◆ **Task details**: Each line below should be set down again unchanged.

************

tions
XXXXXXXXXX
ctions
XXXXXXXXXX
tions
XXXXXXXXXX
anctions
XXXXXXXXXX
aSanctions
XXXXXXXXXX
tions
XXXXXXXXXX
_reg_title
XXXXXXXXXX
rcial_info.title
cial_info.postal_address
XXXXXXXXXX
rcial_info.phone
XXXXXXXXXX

************

◆ **Output**:
tions
XXXXXXXXXX
ctions
XXXXXXXXXX
tions
XXXXXXXXXX
anctions
XXXXXXXXXX
aSanctions
XXXXXXXXXX
tions
XXXXXXXXXX
_reg_title
XXXXXXXXXX
rcial_info.title
cial_info.postal_address
XXXXXXXXXX
rcial_info.phone
XXXXXXXXXX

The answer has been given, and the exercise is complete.